Павел в очередной раз вусмерть разругался с Ленкой. А с неё – как с гуся вода. Она знала, что брат поленится и судиться с ней не станет, потому что и доказать ничего не сможет, да и денег при любом раскладе, учитывая его заработки в бизнесе, у него хватало. Она ведь не отобрала последнюю корку хлеба и даже не последний плод фейхоа. Только, так сказать, чуть перераспределила доходы. А был бы он умный и не ленивый, сам бы занялся делёжкой наследства. Глядишь, и наварил бы поболее. Другими словами, кто успел, тот и съел.

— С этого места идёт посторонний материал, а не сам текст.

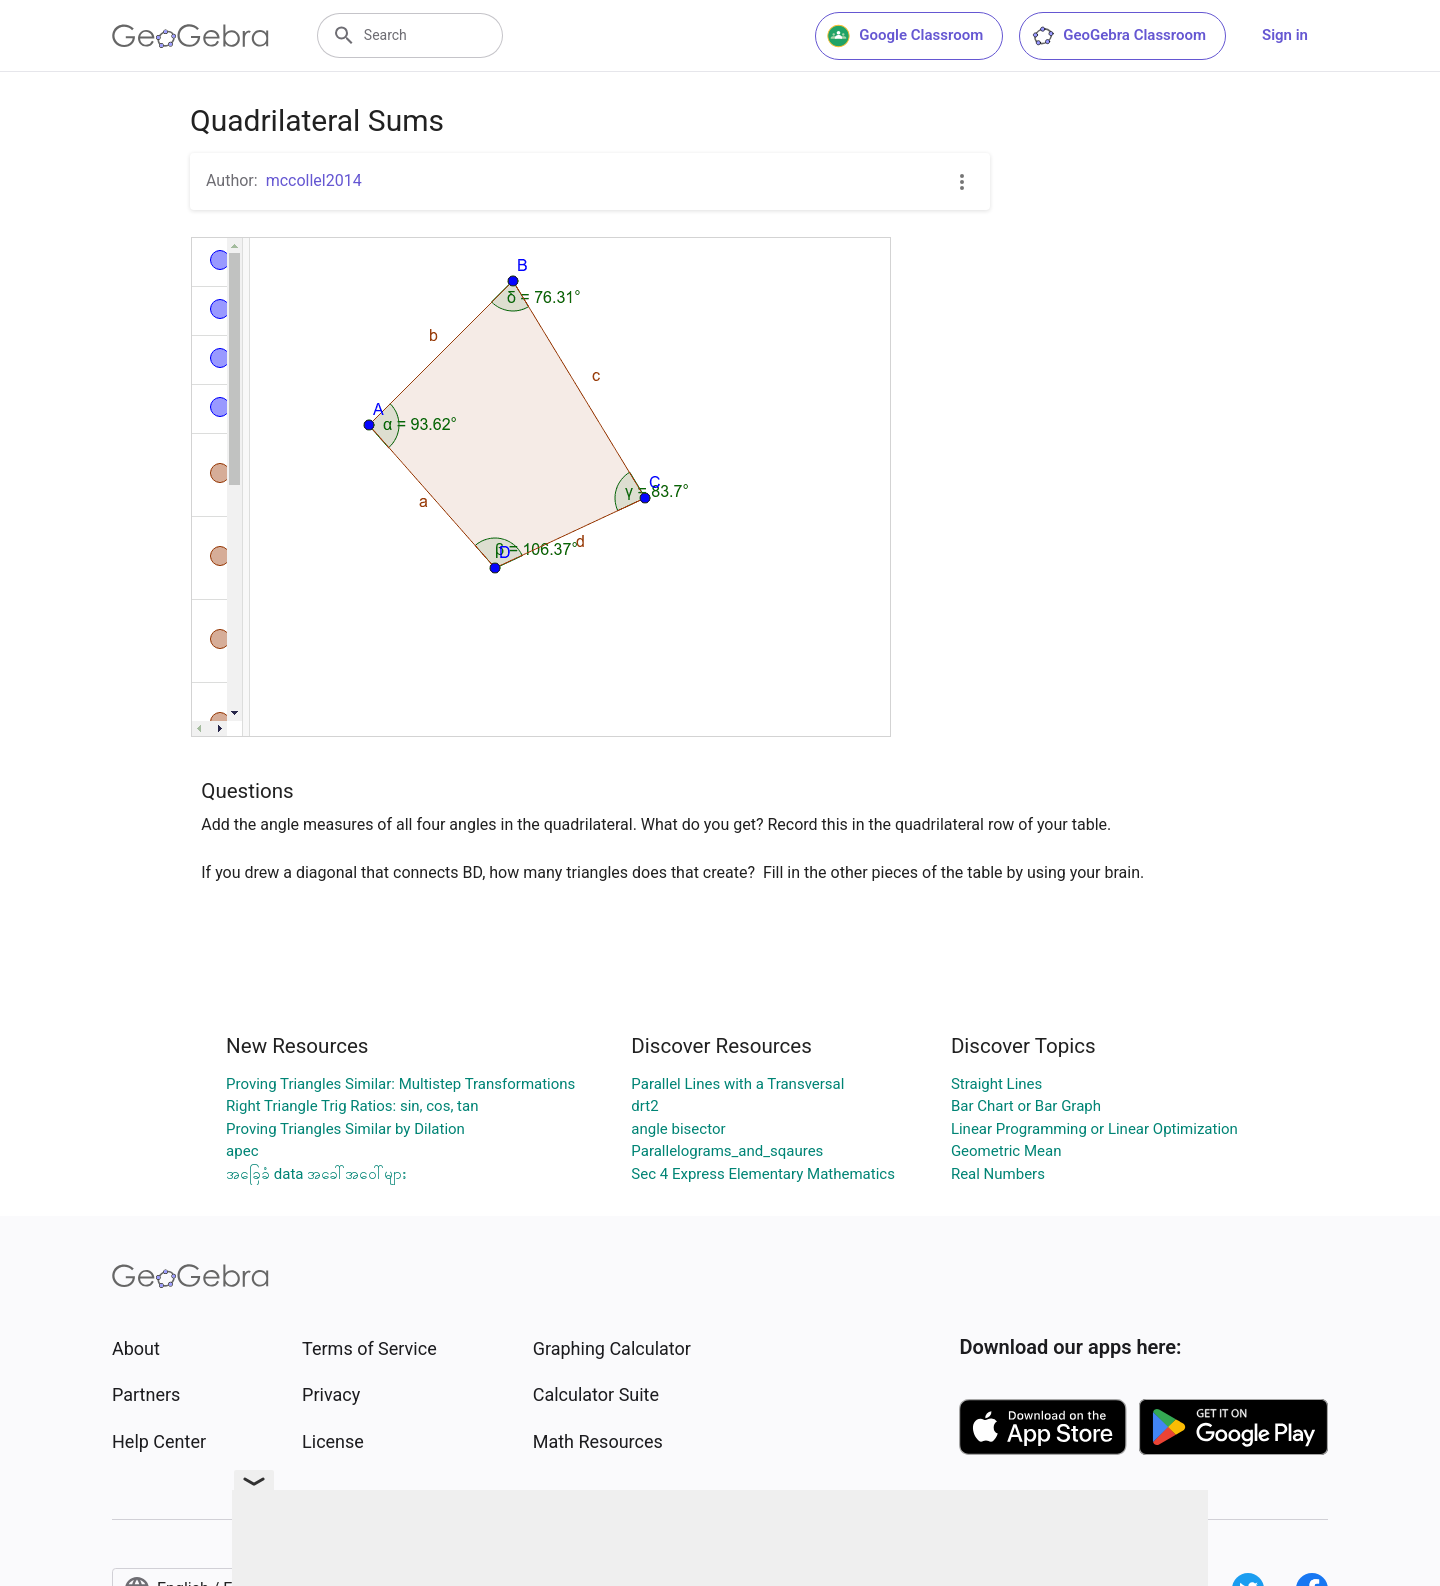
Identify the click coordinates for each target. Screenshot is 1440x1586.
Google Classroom (905, 36)
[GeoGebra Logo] (190, 36)
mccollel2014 (314, 180)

И, в общем-то, Ленка была права. Пашка, хоть и ругался, но больше для порядку. Деньги, конечно, были для него важны, но не до смертоубийства. А сестра, хоть и сучка, но всё-таки близкая родственница, да и единственная притом. Деньги она, небось, себе на счёт положила, а не Лёшечке. С мужем-то у неё был заключён брачный договор. Правда, сам Лёшечка, когда женихался, об этом и не думал, а просто, как привязанный, бегал за ней и пускал слюни, глядя, как Ленка вертит задом перед его поросячьими глазками. Однако ушлые взрослые дети Лёшечки от первой жены были начеку и настропалили того оформлять документы, вступая в брак, чин чинарём, дабы не пострадали заинтересованные лица, то бишь они сами. Так что, если бы у них в семье произошёл облом, и дело дошло, не дай бог, до развода, рассчитывать на хороший куш Ленке не приходилось. «Бабки» он ей, естественно, отстегнул бы неплохие, но разве это её масштаб? Ленка – баба дальновидная и подстраховываться умеет. Так что Пашка считал, что родительские деньги в итоге всё равно достанутся Борьке, племяннику. Что и правильно. Своих детей у Павла не было. И хотя Борька, достойный сын сучки Ленки, тоже был ещё тот сучий потрох, а всё-таки родная кровь. Впрочем, папашка-то у него был мужик хороший. А значит, и из пацана ещё мог выйти толк.

 

Но разговаривать с Ленкой Пашка всё же перестал. Впрочем, это никак не отразилось ни на нём, ни на ней. Не говорили и не встречались, и всё. Как будто не брат и сестра. Так продолжалось месяца два. А потом вдруг наступил очередной год истерии, связанный с юбилеем победы. Впрочем, кликушество перед девятым мая устраивалось уже в течение нескольких лет. И каждый раз, похоже, даже не меняя тексты заявлений, власти клятвенно обещали потихоньку вымирающим участникам войны дать отдельные квартиры, да так и не давали. Зато неизвестно на какие деньги изготовлялась уйма георгиевских ленточек. Их название происходило от обозначения почётных боевых наград имени святого Георгия для воинов Российской империи. Какое отношение это имело к армии СССР во второй мировой войне, никому было неведомо. Но в год юбилея, как и следовало ожидать, происходила та же самая паранойя, только возведённая в степень непреодолимой чиновничьей страсти вылизать зад начальству.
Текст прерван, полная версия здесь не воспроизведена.